On that late June Sunday, while the rest of the staff got to work readying the Lodge for the season, Lorna hid in the laundry shack. A few minutes after the blare of the five o’clock whistle at the ferry dock, she heard a truck pull up outside. She stood from the couch and stowed her notebook and vodka bottle in the minifridge. Lance never came into the laundry shack—literally gagged at the smell of the place—so her secrets were relatively safe inside. Lorna pushed bravely out into the sunshine, her hand shielding her eyes from the light. She didn’t see Roddy, but Squee sat in the passenger seat of the truck, patiently running a Matchbox car along the dashboard.

Lorna hung her hands on the open truck window and leaned there the way she once had in the window of Lance’s car, when he’d stop in the high school parking lot to talk to her. “Hey, sweet son,” she said.

Squee’s smile opened slowly and fully. “Mom!”

Lorna held on to the window of the truck. Sometimes, with her son, love felt to Lorna like barbecue coals with too much lighter fluid and the flick of a match: love for Squee knocked her like a flare of heat so powerful she had to wait for the blow to pass before she was good for anything again.

From around the back of the staff barracks, Roddy appeared, toting a few long pieces of lumber. He slid them into the bed of the pickup. Lorna lifted a hand in greeting, and Roddy nodded, but his brow was furrowed. He went to the driver’s side and fumbled behind the seat.

“You getting hungry?” Lorna asked Squee.

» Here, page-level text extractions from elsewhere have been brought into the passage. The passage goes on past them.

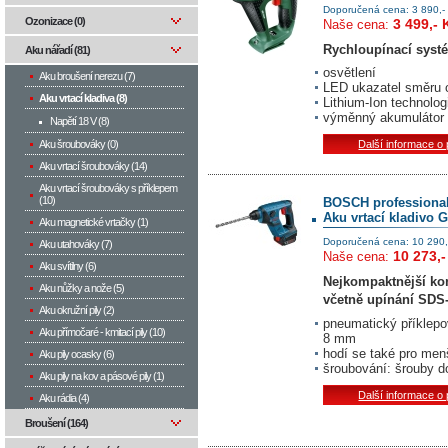
Doporučená cena: 3 890,-
Ozonizace (0)
3 499,- 
Naše cena:
Rychloupínací syst
Aku nářadí (81)
osvětlení
Aku broušení nerezu (7)
LED ukazatel směru o
Aku vrtací kladiva (8)
Lithium-Ion technolog
výměnný akumulátor
Napětí 18 V (8)
Aku šroubováky (0)
Další informace o
Aku vrtací šroubováky (14)
Aku vrtací šroubováky s příklepem
(10)
BOSCH professiona
Aku vrtací kladivo G
Aku magnetické vrtačky (1)
Doporučená cena: 10 290,
Aku utahováky (7)
10 273,-
Naše cena:
Aku svítilny (6)
Nejkompaktnější kon
Aku nůžky a nože (5)
včetně upínání SDS-
Aku okružní pily (2)
pneumatický příklepo
Aku přímočaré - kmitací pily (10)
8 mm
hodí se také pro menš
Aku pily ocasky (6)
šroubování: šrouby 
Aku pily na kov a pásové pily (1)
Další informace o
Aku rádia (4)
Broušení (164)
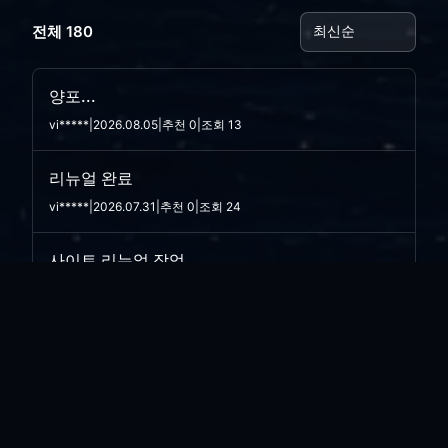
전체 180
양포...
vi*****
|
2026.08.05
|
추천 0
|
조회 13
리뉴얼 완료
vi*****
|
2026.07.31
|
추천 0
|
조회 24
사이트 리뉴얼 작업..
vi*****
|
2026.07.30
|
추천 0
|
조회 15
선행상...
vi*****
|
2026.07.23
|
추천 0
|
조회 41
냉방병....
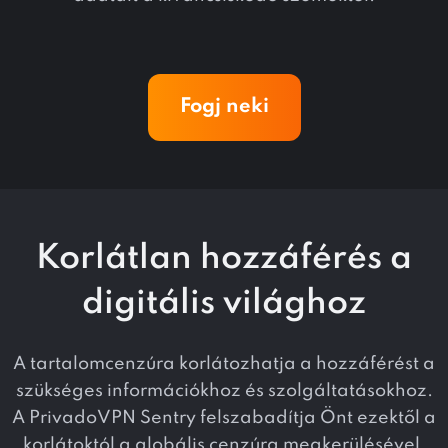
Fogj neki
Korlátlan hozzáférés a
digitális világhoz
A tartalomcenzúra korlátozhatja a hozzáférést a
szükséges információkhoz és szolgáltatásokhoz.
A PrivadoVPN Sentry felszabadítja Önt ezektől a
korlátoktól a globális cenzúra megkerülésével.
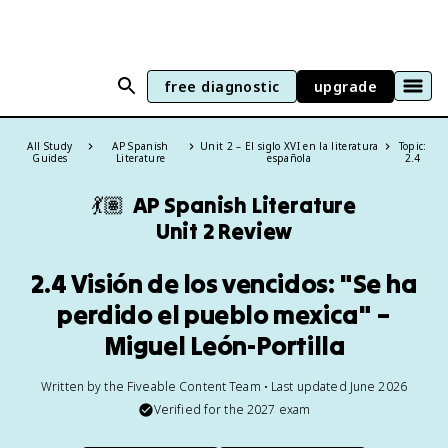
free diagnostic
upgrade
All Study
AP Spanish
Unit 2 – El siglo XVI en la literatura
Topic:
Guides
Literature
española
2.4
💃🏽
AP Spanish Literature
Unit 2 Review
2.4 Visión de los vencidos: "Se ha
perdido el pueblo mexica" –
Miguel León-Portilla
Written by the Fiveable Content Team • Last updated June 2026
Verified for the
2027
exam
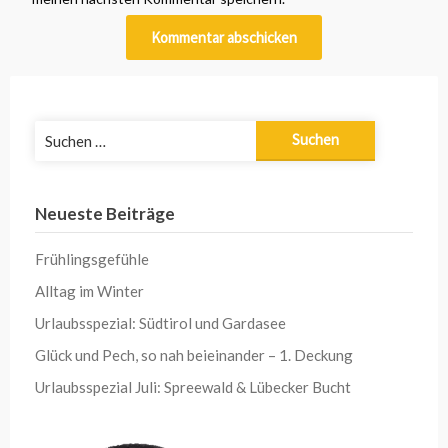
Suchen
nach:
Neueste Beiträge
Frühlingsgefühle
Alltag im Winter
Urlaubsspezial: Südtirol und Gardasee
Glück und Pech, so nah beieinander – 1. Deckung
Urlaubsspezial Juli: Spreewald & Lübecker Bucht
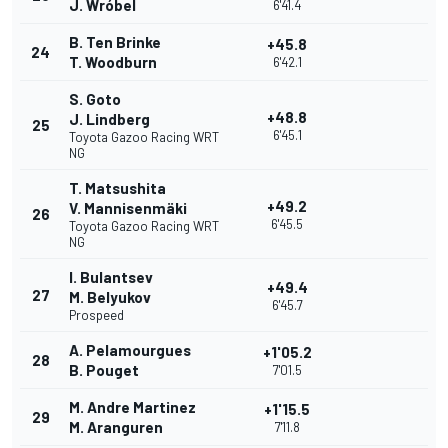
J. Wróbel
6'41.4
B. Ten Brinke
+45.8
24
T. Woodburn
6'42.1
S. Goto
+48.8
J. Lindberg
25
6'45.1
Toyota Gazoo Racing WRT
NG
T. Matsushita
+49.2
V. Mannisenmäki
26
6'45.5
Toyota Gazoo Racing WRT
NG
I. Bulantsev
+49.4
27
M. Belyukov
6'45.7
Prospeed
A. Pelamourgues
+1'05.2
28
B. Pouget
7'01.5
M. Andre Martinez
+1'15.5
29
M. Aranguren
7'11.8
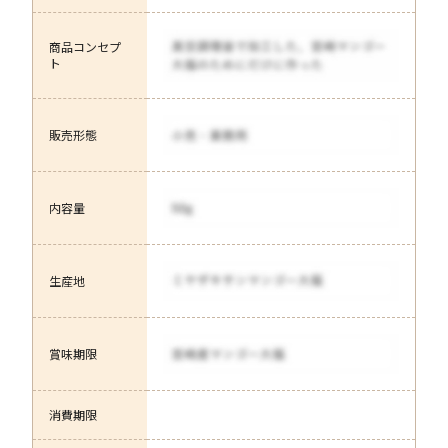
商品コンセプ
ト
販売形態
内容量
生産地
賞味期限
消費期限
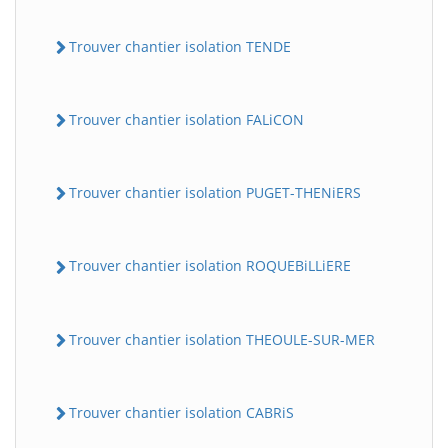
Trouver chantier isolation TENDE
Trouver chantier isolation FALiCON
Trouver chantier isolation PUGET-THENiERS
Trouver chantier isolation ROQUEBiLLiERE
Trouver chantier isolation THEOULE-SUR-MER
Trouver chantier isolation CABRiS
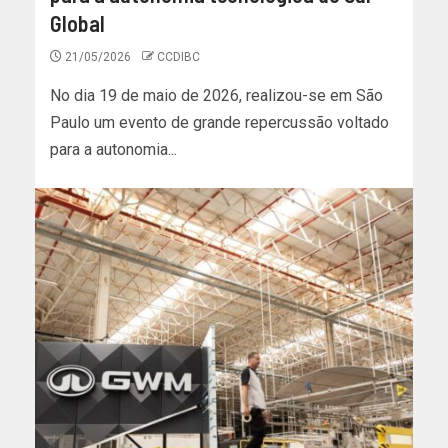
Global
21/05/2026
CCDIBC
No dia 19 de maio de 2026, realizou-se em São
Paulo um evento de grande repercussão voltado
para a autonomia...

Her voice was tired.

Squee was nodding as Roddy reemerged with some orange plastic ribbon, which he tied to the boards that stuck off the end of the truck bed.

Lorna sighed. “Guess I better think about some dinner for you then, huh?”

Roddy looked up at her again, the way she was leaning on the truck. Her skin looked too pale, and the hollows of her face too dark. “I’m heading to Morey’s,” he told Lorna, though he’d had no such plans until that moment.